Lock
A mutex is a programming flag used to grab and release an object.
A mutex is a programming flag used to grab and release an object. When data are acquired that cannot be shared or processing is started that cannot be performed simultaneously elsewhere in the system, the mutex is set to lock (typically zero), which blocks other attempts to use it. The mutex is set to unlock when the data are no longer needed or the routine is finished.
Example
The first solution is the obvious one–put a lock on the door of the bathroom. When someone enters the bathroom, they lock the door. While this may work for people, it does not work for computers; in fact, it does not work for people if they behave like computers. Here is a scenario where it fails. Two people walk up to the door, open the door together, enter together and lock the door together. This scenario does not happen normally because people use their sense of sight, hearing and touch to notice there is someone with them. However, computers have none of these senses, and therefore, they cannot use solutions that rely on them.

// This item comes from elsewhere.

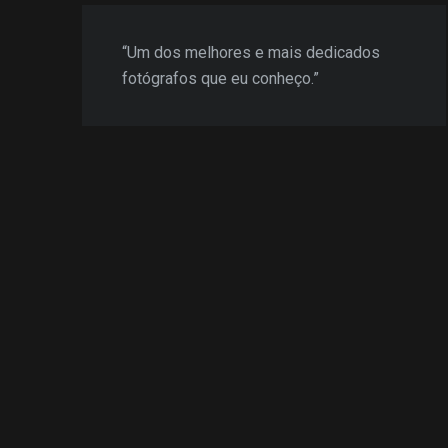
“Um dos melhores e mais dedicados
fotógrafos que eu conheço.”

Spin Lock vs. Blocking Lock
Spinning locks busy wait until an event occurs task oscillates between ready and running states due to time slicing.
Blocking locks do not busy wait, but block until an event occurs some other mechanism must unblock waiting task when the event happens.
Spin Locks
- Non-yielding spin lock:
uSpinLock
- Yielding spin lock:
uLock
They are either closed (0) or opened (1), and waiting task compete to acquire the lock after it is released.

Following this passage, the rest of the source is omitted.